Foreign Subsidiary Dividends: Tax Treatment, FTC Mechanics, and the Section 80M Gap for AY 2025-26

Introduction: A Structural Fault Line in India's Dividend Taxation Framework

When India dismantled the Dividend Distribution Tax (DDT) regime and transitioned to the classical system of dividend taxation beginning from A.Y. 2021-22, the move was heralded as a landmark structural overhaul of the country's direct tax architecture. Under the classical system, dividends flow into the hands of shareholders and are taxed at the recipient's applicable rate — a departure from the earlier regime where the distributing company bore the tax burden.

To cushion the blow of potential multi-layered taxation within domestic corporate groups, the legislature introduced Section 80M of the Income Tax Act, 1961. This provision was designed to prevent the same pool of profits from being taxed repeatedly as dividends cascade upward through a chain of Indian companies.

However, a glaring structural asymmetry persists — one that strikes at the heart of India's ambition to nurture globally competitive multinationals. When an Indian parent company receives dividends not from a domestic subsidiary but from a foreign subsidiary, the protection offered by Section 80M simply does not extend to it. The result is a layered tax burden that the Foreign Tax Credit (FTC) mechanism attempts — but often fails entirely — to neutralize.

This article offers a detailed examination of how dividends received from foreign subsidiaries are taxed for Assessment Year 2025-26, the role and limitations of the FTC framework under Sections 90 and 91 of the Income Tax Act, 1961, and the unresolved policy gap that continues to disadvantage Indian multinationals operating across borders.

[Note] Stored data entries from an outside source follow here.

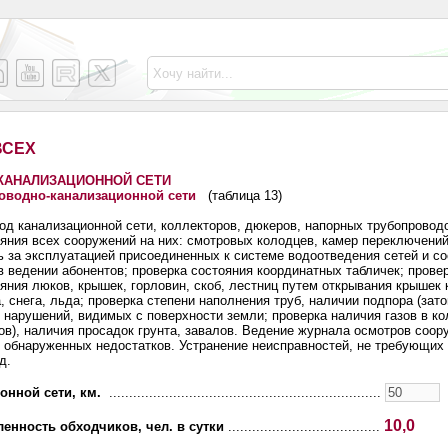
ВСЕХ
КАНАЛИЗАЦИОННОЙ СЕТИ
оводно-канализационной сети
(таблица 13)
д канализационной сети, коллекторов, дюкеров, напорных трубопровод
ояния всех сооружений на них: смотровых колодцев, камер переключени
ь за эксплуатацией присоединенных к системе водоотведения сетей и с
в ведении абонентов; проверка состояния координатных табличек; прове
яния люков, крышек, горловин, скоб, лестниц путем открывания крышек 
, снега, льда; проверка степени наполнения труб, наличии подпора (зато
 нарушений, видимых с поверхности земли; проверка наличия газов в ко
ов), наличия просадок грунта, завалов. Ведение журнала осмотров соор
ех обнаруженных недостатков. Устранение неисправностей, не требующих
д.
онной сети, км.
....................................................................
10,0
енность обходчиков, чел. в сутки
......................................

The Classical System: How Dividends Are Taxed Today

Taxability in the Hands of the Recipient

Under the current regime, any dividend declared, distributed, or paid by a company — whether Indian or foreign — is chargeable to tax in the hands of the recipient assessee under the head "Income from Other Sources" as per the provisions of the Income Tax Act, 1961.

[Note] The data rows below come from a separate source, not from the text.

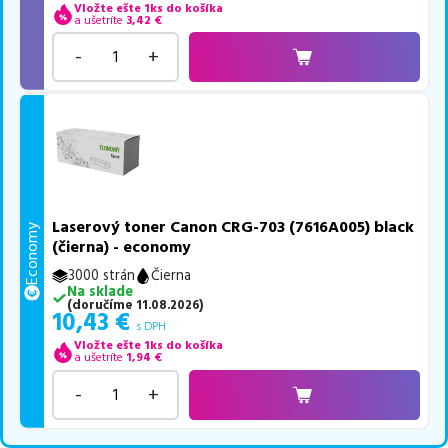
Vložte ešte 1ks do košíka
a ušetríte
3,42
€
-
+
Laserový toner Canon CRG-703 (7616A005) black
Economy
(čierna) - economy
3000 strán
Čierna
Na sklade
(
doručíme
11.08.2026
)
10,43
€
s DPH
Vložte ešte 1ks do košíka
a ušetríte
1,94
€
-
+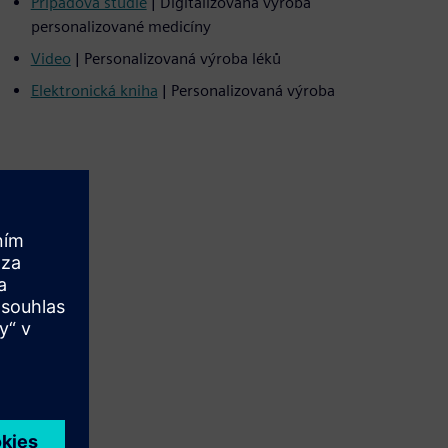
Případová studie
| Digitalizovaná výroba
personalizované medicíny
Video
| Personalizovaná výroba léků
Elektronická kniha
| Personalizovaná výroba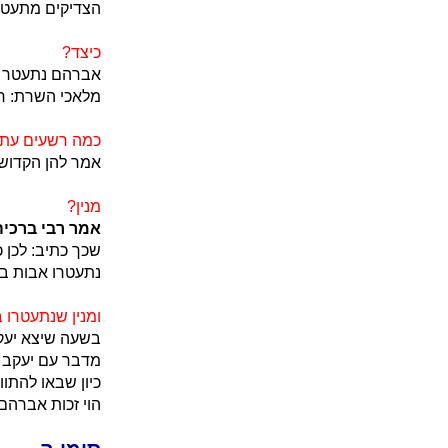
הצדיקים מתעטרי
כיצד?
אברהם נתעטר בז
מלאכי השרת: רי
כמה רשעים עתיד
אמר להן הקדוש ב
מנין?
אמר רבי ברכיה
שכך כתיב: לכן 
נתעטרו אבות בש
ומנין שנתעטרו 
בשעה שיצא יעקב
מדבר עם יעקב מ
כיון שבאו להתוו
הוי זכות אברהם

For Indian corporate assessees, this translates into taxation at the applicable corporate rate:

  • 22% + surcharge + cess for companies opting under Section 115BAA
  • 25% + surcharge + cess for eligible domestic companies under Section 115BAB or the standard corporate slab

Permissible Deduction Under Section 57

The only expense-related relief available against dividend income is governed by Section 57 of the Income Tax Act, 1961, which permits a deduction for interest expenditure incurred exclusively for earning such dividend income. Critically, this deduction is capped at 20% of the total dividend income received. No other expenditure — administrative, managerial, or otherwise — qualifies for deduction.

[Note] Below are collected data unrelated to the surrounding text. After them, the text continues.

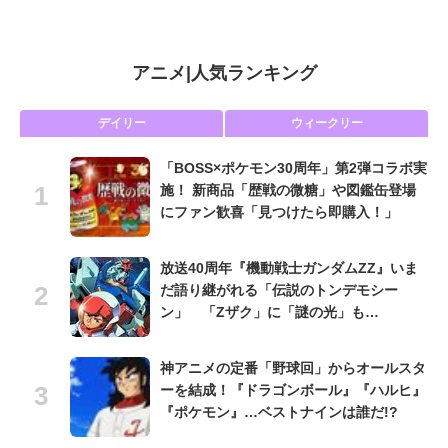
アニメ
|
人気ランキング
デイリー
ウィークリー
「BOSS×ポケモン30周年」第2弾コラボ実
施！ 新商品「歴戦の微糖」や図鑑缶登場
にファン歓喜「見つけたら即購入！」
放送40周年『機動戦士ガンダムZZ』いま
だ語り継がれる「伝説のトンデモシー
ン」 「Zザク」に「謎の光」も…
神アニメの定番「野球回」からオールスタ
ーを結成！『ドラゴンボール』『ハルヒ』
『ポケモン』…ベストナインは誰だ!?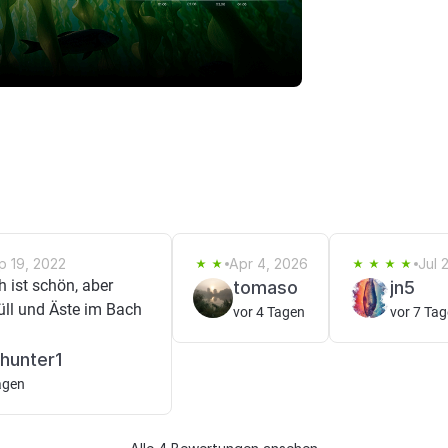
p 19, 2022
Apr 4, 2026
Jul 
 ist schön, aber
tomaso
jn5
Müll und Äste im Bach
vor 4 Tagen
vor 7 Ta
 hunter1
agen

This framework applies uniformly to dividends from both domestic and foreign companies, but the absence of additional relief mechanisms for foreign dividends is where the asymmetry begins to bite.


Section 80M: A Domestic Shield with No Foreign Cover

What Section 80M Provides

Section 80M of the Income Tax Act, 1961 was reintroduced with effect from A.Y. 2021-22 with a focused objective — to break the chain of cascading dividend taxation within domestic corporate structures.

The provision operates as follows: where a domestic company receives dividend income from another domestic company, and it in turn declares, distributes, or pays a dividend to its own shareholders on or before the due date for filing its return of income, a deduction equal to the dividend so paid out is allowed from the dividend income it received. The net effect is that only the retained portion of the dividend — the amount not passed on — is ultimately subject to tax in the hands of the intermediate holding company.